Biden-Putin, colonial legacies, and the Middle East's three great divides

Biden-Putin, colonial legacies, and the Middle East's three great divides
6 min read
01 Aug, 2022
Across the Arab world, where people suffer from poverty, authoritarian rule, and subjugation to the games of international powers and regional autocrats, the dynamics of the modern Middle East can be defined by three divisions, writes Rami G. Khouri.
A Tunisian man looks on next to graffiti as protestors demonstrate outside then Prime Minister Mohammed Ghannouchi's offices in Government Square Tunis on January 25, 2011 in Tunis, Tunisia. [Getty]

US President Joe Biden and Russian President Vladimir Putin’s simultaneous visits to the Middle East last month dramatically remind us that little has changed here since Alexander the Great marched his armies to the east in the 4th Century BC. Foreign and regional powers still  compete for strategic advantage in the region to re-configure the political landscape in their own image and interests.

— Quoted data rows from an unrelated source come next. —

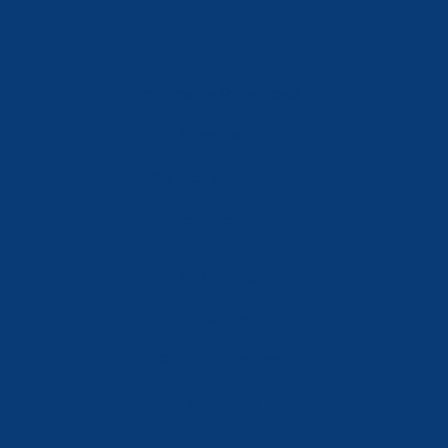
Política de Privacidad
Aviso Legal
Política de Cookies
Accesibilidad
Mi Cuenta
Carrito
Finalizar Compra
Contacta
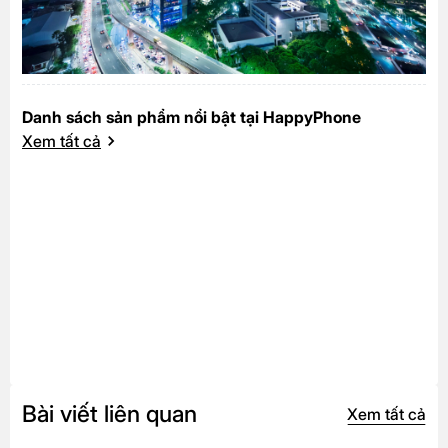
Danh sách sản phẩm nổi bật tại HappyPhone
Xem tất cả
Bài viết liên quan
Xem tất cả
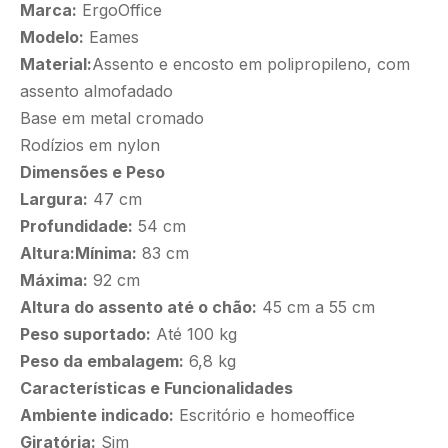
Marca:
ErgoOffice
Modelo:
Eames
Material:
Assento e encosto em polipropileno, com
assento almofadado
Base em metal cromado
Rodízios em nylon
Dimensões e Peso
Largura:
47 cm
Profundidade:
54 cm
Altura:Mínima:
83 cm
Máxima:
92 cm
Altura do assento até o chão:
45 cm a 55 cm
Peso suportado:
Até 100 kg
Peso da embalagem:
6,8 kg
Características e Funcionalidades
Ambiente indicado:
Escritório e homeoffice
Giratória:
Sim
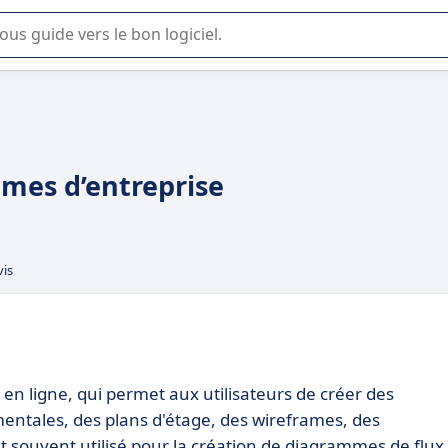
lisation ou la sélection de logiciel SaaS en entreprise.
mmes d’entreprise
vis
 en ligne, qui permet aux utilisateurs de créer des
ntales, des plans d'étage, des wireframes, des
st souvent utilisé pour la création de diagrammes de flux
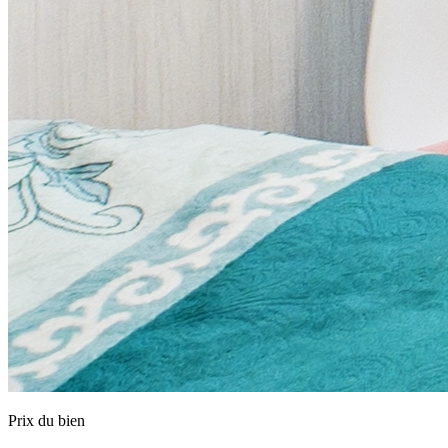
Prix du bien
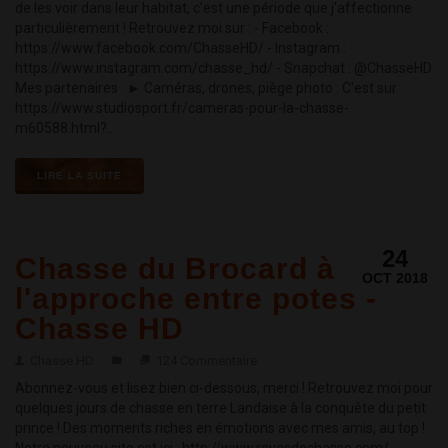
de les voir dans leur habitat, c'est une période que j'affectionne
particulièrement ! Retrouvez moi sur : - Facebook :
https://www.facebook.com/ChasseHD/ - Instagram :
https://www.instagram.com/chasse_hd/ - Snapchat : @ChasseHD
Mes partenaires : ► Caméras, drones, piège photo : C'est sur
https://www.studiosport.fr/cameras-pour-la-chasse-
m60588.html?...
LIRE LA SUITE
24
Chasse du Brocard à
OCT 2018
l'approche entre potes -
Chasse HD
Chasse HD
124 Commentaire
Abonnez-vous et lisez bien ci-dessous, merci ! Retrouvez moi pour
quelques jours de chasse en terre Landaise à la conquête du petit
prince ! Des moments riches en émotions avec mes amis, au top !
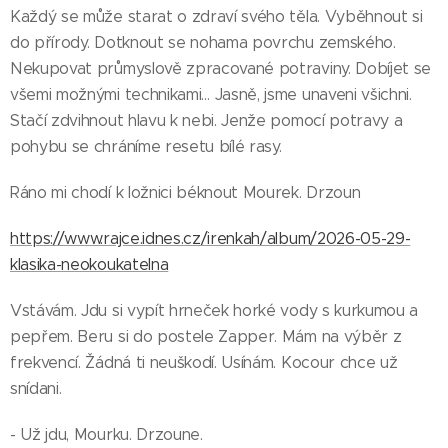
Každý se může starat o zdraví svého těla. Vyběhnout si
do přírody. Dotknout se nohama povrchu zemského.
Nekupovat průmyslově zpracované potraviny. Dobíjet se
všemi možnými technikami… Jasně, jsme unaveni všichni.
Stačí zdvihnout hlavu k nebi. Jenže pomocí potravy a
pohybu se chráníme resetu bílé rasy.
Ráno mi chodí k ložnici béknout Mourek. Drzoun
https://www.rajce.idnes.cz/irenkah/album/2026-05-29-
klasika-neokoukatelna
Vstávám. Jdu si vypít hrneček horké vody s kurkumou a
pepřem. Beru si do postele Zapper. Mám na výběr z
frekvencí. Žádná ti neuškodí. Usínám. Kocour chce už
snídani.
- Už jdu, Mourku. Drzoune.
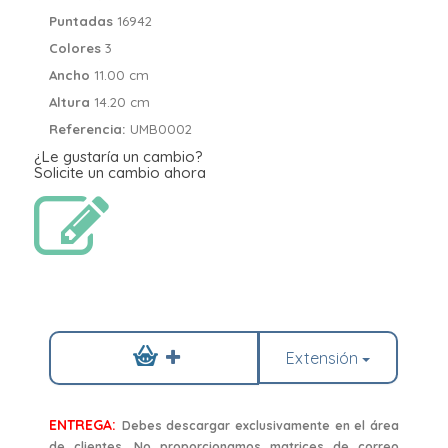
Puntadas
16942
Colores
3
Ancho
11.00 cm
Altura
14.20 cm
Referencia:
UMB0002
¿Le gustaría un cambio?
Solicite un cambio ahora
Extensión
ENTREGA:
Debes descargar exclusivamente en el área
de clientes. No proporcionamos matrices de correo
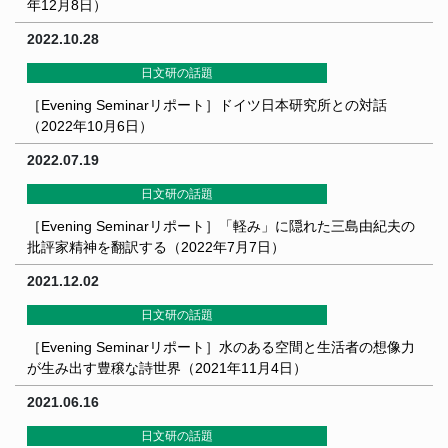
年12月8日）
2022.10.28
日文研の話題
［Evening Seminarリポート］ドイツ日本研究所との対話
（2022年10月6日）
2022.07.19
日文研の話題
［Evening Seminarリポート］「軽み」に隠れた三島由紀夫の
批評家精神を翻訳する（2022年7月7日）
2021.12.02
日文研の話題
［Evening Seminarリポート］水のある空間と生活者の想像力
が生み出す豊穣な詩世界（2021年11月4日）
2021.06.16
日文研の話題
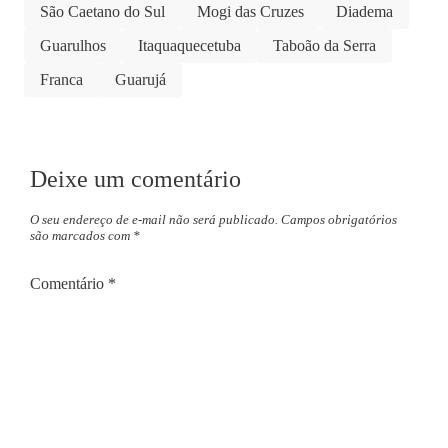
São Caetano do Sul
Mogi das Cruzes
Diadema
Guarulhos
Itaquaquecetuba
Taboão da Serra
Franca
Guarujá
Deixe um comentário
O seu endereço de e-mail não será publicado.
Campos obrigatórios
são marcados com
*
Comentário
*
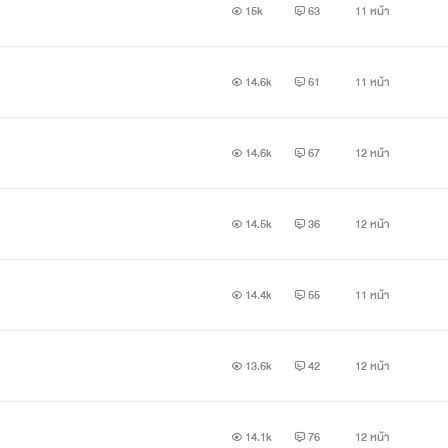
15k
63
11 หน้า
14.6k
61
11 หน้า
14.6k
67
12 หน้า
14.5k
36
12 หน้า
14.4k
55
11 หน้า
13.6k
42
12 หน้า
14.1k
76
12 หน้า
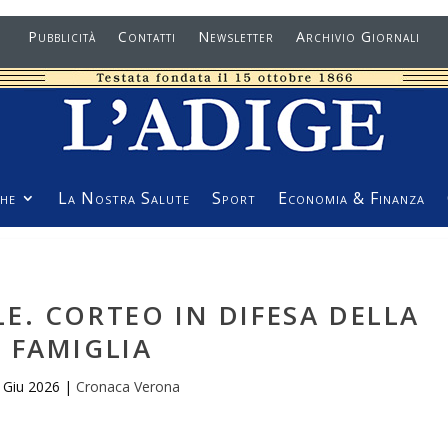
Pubblicità
Contatti
Newsletter
Archivio Giornali
he
La Nostra Salute
Sport
Economia & Finanza
E. CORTEO IN DIFESA DELLA
FAMIGLIA
 Giu 2026
|
Cronaca Verona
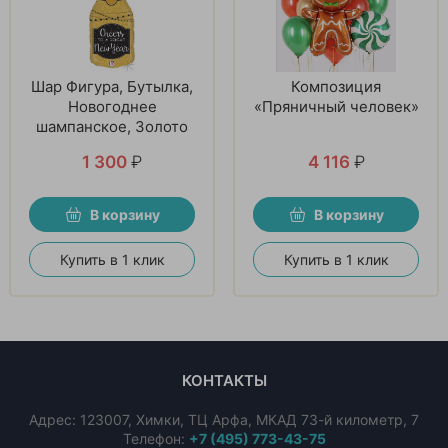
Шар Фигура, Бутылка,
Композиция
Новогоднее
«Пряничный человек»
шампанское, Золото
1 300
₽
4 116
₽
В корзину
В корзину
Купить в 1 клик
Купить в 1 клик
КОНТАКТЫ
Адрес:
123007
,
Химки
,
ТЦ Арфа, МКАД 73-й километр, 7
Телефон:
+7 (495) 773-43-75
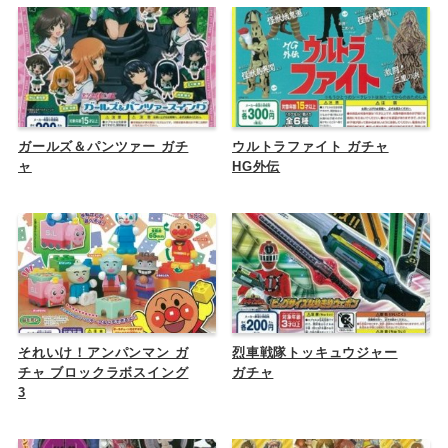
ガールズ＆パンツァー ガチ
ウルトラファイト ガチャ
ャ
HG外伝
それいけ！アンパンマン ガ
烈車戦隊トッキュウジャー
チャ ブロックラボスイング
ガチャ
3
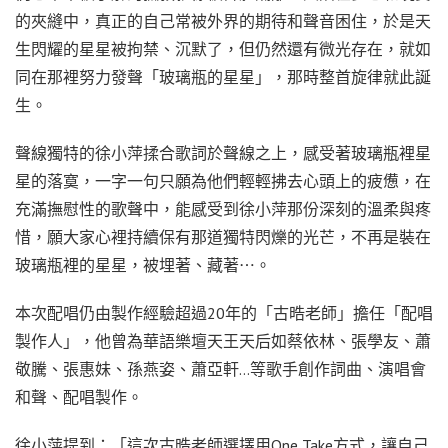
的夾縫中，真正的自己常被外界的期待和聲音困住，於是天
生閃耀的星星被拘禁、沉默了，但仍然還有微光存在，就如
同在那裡努力發聲「玻璃瓶的星星」，那時整首旋律就此誕
生。
聲線獨特的徐小萍揉合歌詞於聲線之上，感受著玻璃瓶裡星
星的落寞，一字一句只願為他們輕輕拂去心頭上的疲憊，在
充滿撫慰性的歌聲中，能感受到徐小萍那份深刻的溫柔與疼
惜，願大家心裡持續保有那道獨特閃爍的光芒，不再是裝在
玻璃瓶裡的星星，被埋著、藏著⋯。
本次配唱仍由製作經驗超過20年的「古晧老師」擔任「配唱
製作人」，他曾為華語樂壇天王天后如蔡依林、張學友、蕭
敬騰、張惠妹、孫燕姿、蕭亞軒…等歌手創作詞曲、演唱會
和聲、配唱製作。
徐小萍提到：「這次古晧老師選擇用One Take方式，讓自己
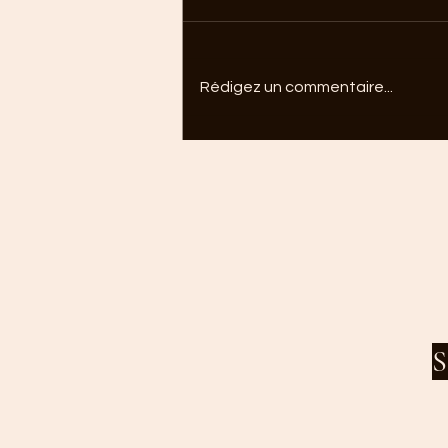
Rédigez un commentaire...
Comment garder une routine
pendant les vacances sans
culpabiliser ?
S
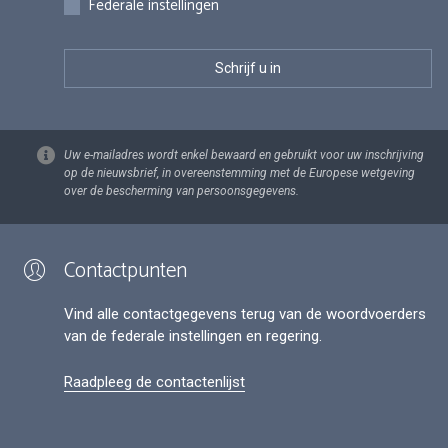
Federale instellingen
Uw e-mailadres wordt enkel bewaard en gebruikt voor uw inschrijving
op de nieuwsbrief, in overeenstemming met de Europese wetgeving
over de bescherming van persoonsgegevens.
Contactpunten
Vind alle contactgegevens terug van de woordvoerders
van de federale instellingen en regering.
Raadpleeg de contactenlijst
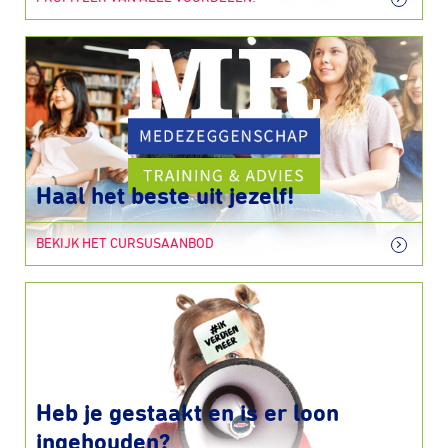
Haal het beste uit jezelf!
BEKIJK HET CURSUSAANBOD
Heb je gestaakt en is er loon
ingehouden?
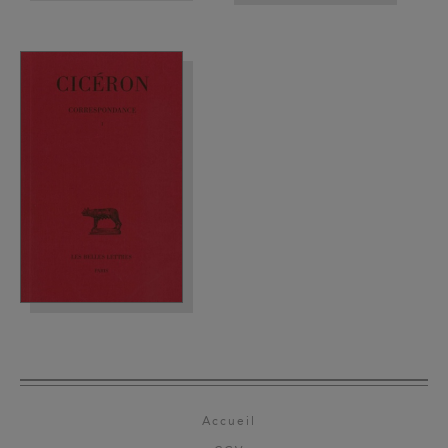
Accueil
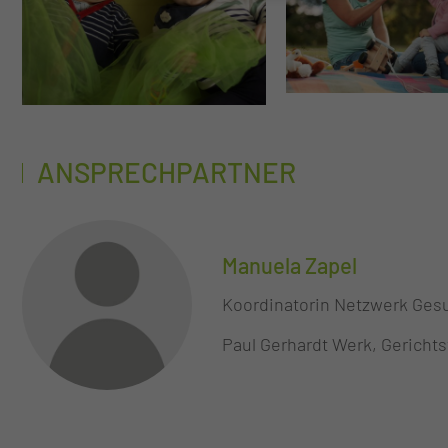
ANSPRECHPARTNER
Manuela Zapel
Koordinatorin Netzwerk Ges
Paul Gerhardt Werk, Gerichts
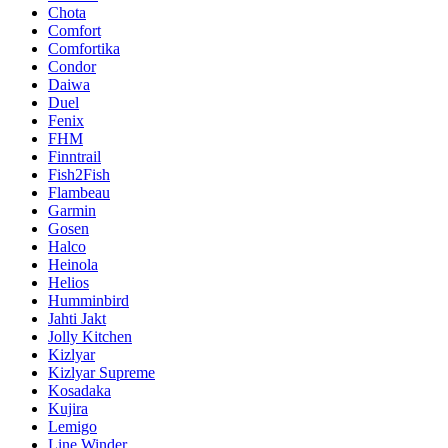
Chota
Comfort
Comfortika
Condor
Daiwa
Duel
Fenix
FHM
Finntrail
Fish2Fish
Flambeau
Garmin
Gosen
Halco
Heinola
Helios
Humminbird
Jahti Jakt
Jolly Kitchen
Kizlyar
Kizlyar Supreme
Kosadaka
Kujira
Lemigo
Line Winder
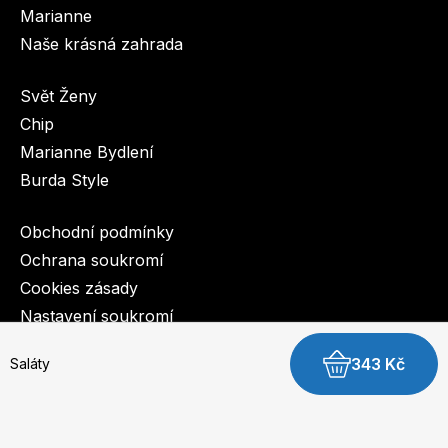
Marianne
Naše krásná zahrada
Svět Ženy
Chip
Marianne Bydlení
Burda Style
Obchodní podmínky
Ochrana soukromí
Cookies zásady
Nastavení soukromí
343 Kč
Saláty
© 2003-2026 BurdaMedia Extra s.r.o.
Saláty - digitální verze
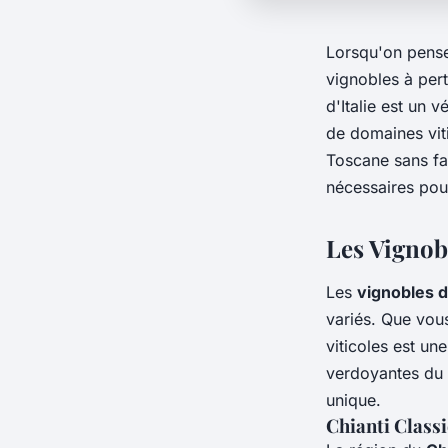
Lorsqu'on pense
vignobles à per
d'Italie est un 
de domaines vit
Toscane sans fai
nécessaires pou
Les Vignob
Les
vignobles 
variés. Que vo
viticoles est un
verdoyantes du
unique.
Chianti Classi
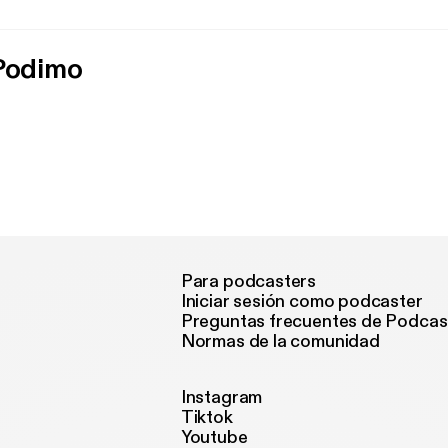
 Podimo
Para podcasters
Iniciar sesión como podcaster
Preguntas frecuentes de Podcas
Normas de la comunidad
Instagram
Tiktok
Youtube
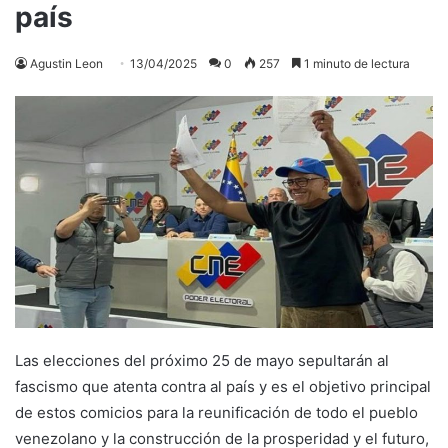
país
Agustin Leon
13/04/2025
0
257
1 minuto de lectura
Las elecciones del próximo 25 de mayo sepultarán al
fascismo que atenta contra al país y es el objetivo principal
de estos comicios para la reunificación de todo el pueblo
venezolano y la construcción de la prosperidad y el futuro,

No wonder so many people are confused by what foreign and regional powers actually seek. Global and regional partnerships and confrontations evolve almost seasonally: are Turkey and Israel friends or adversaries? What about Egypt and Qatar, the UAE and Iran?

Various powers scurry around mending old disputes and concocting bizarre new alliances for fresh confrontations – all the while sending arms and troops around the region with abandon.

Leaders of smaller, vulnerable countries desperately seek a regional or global power – any power will do – to protect and finance them. They preach freedom, equality, and economic development, but support authoritarian dictators, pervasive waste and corruption, and massive arms sales.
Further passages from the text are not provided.